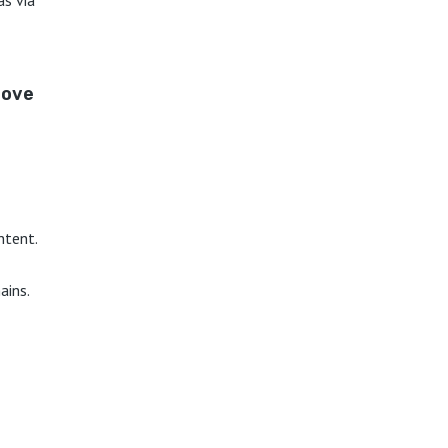
love
ntent.
ains.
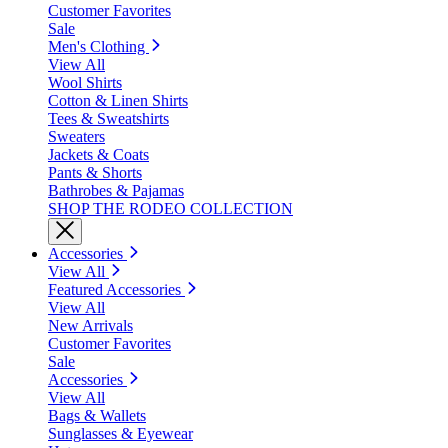
Customer Favorites
Sale
Men's Clothing
View All
Wool Shirts
Cotton & Linen Shirts
Tees & Sweatshirts
Sweaters
Jackets & Coats
Pants & Shorts
Bathrobes & Pajamas
SHOP THE RODEO COLLECTION
Accessories
View All
Featured Accessories
View All
New Arrivals
Customer Favorites
Sale
Accessories
View All
Bags & Wallets
Sunglasses & Eyewear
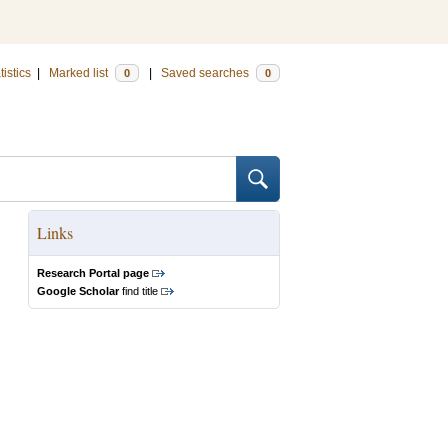
tistics
|
Marked list
|
Saved searches
0
0
Links
Research Portal page
Google Scholar
find title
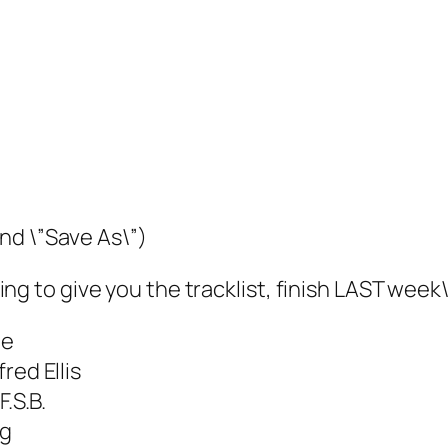
and \”Save As\”)
 going to give you the tracklist, finish LAST we
ie
red Ellis
.S.B.
ng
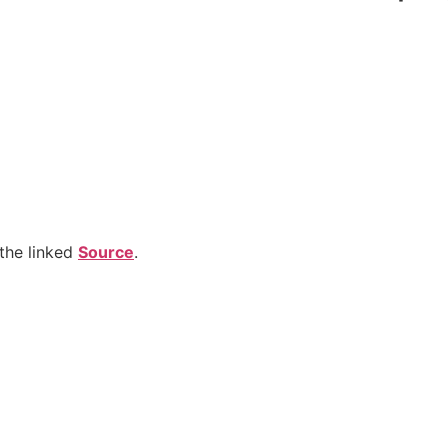
the linked
Source
.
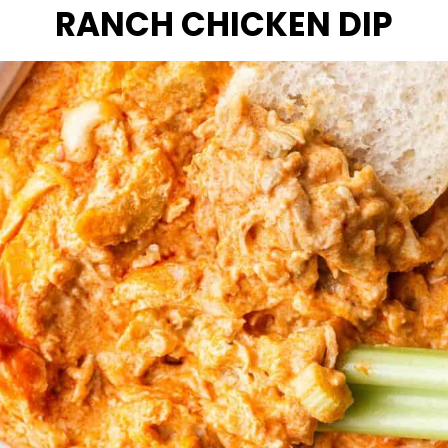
RANCH CHICKEN DIP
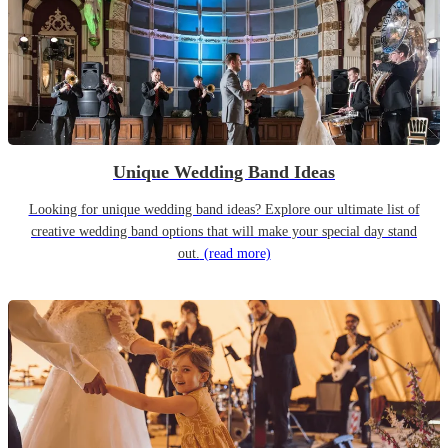
Unique Wedding Band Ideas
Looking for unique wedding band ideas? Explore our ultimate list of
creative wedding band options that will make your special day stand
out.
(read more)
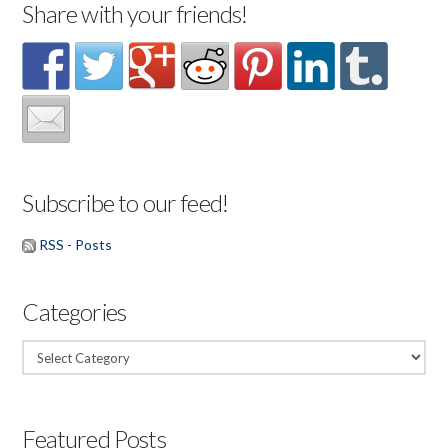
Share with your friends!
Subscribe to our feed!
RSS - Posts
Categories
Categories
Featured Posts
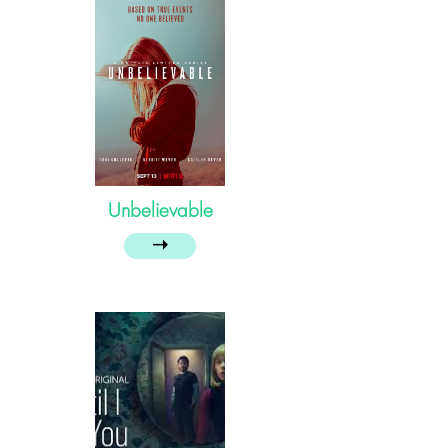
Unbelievable
➝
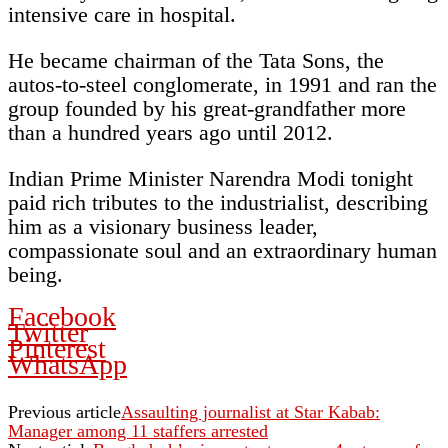
intensive care in hospital.
He became chairman of the Tata Sons, the
autos-to-steel conglomerate, in 1991 and ran the
group founded by his great-grandfather more
than a hundred years ago until 2012.
Indian Prime Minister Narendra Modi tonight
paid rich tributes to the industrialist, describing
him as a visionary business leader,
compassionate soul and an extraordinary human
being.
Facebook
Twitter
Pinterest
WhatsApp
Previous article
Assaulting journalist at Star Kabab:
Manager among 11 staffers arrested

◆ WORK INSTRUCTIONS:
Check every line of the records, and copy the ones that hold the word "your".

◆ SOLUTION BELOW:
creative wedding band options that will make your special day stand
Share with your friends!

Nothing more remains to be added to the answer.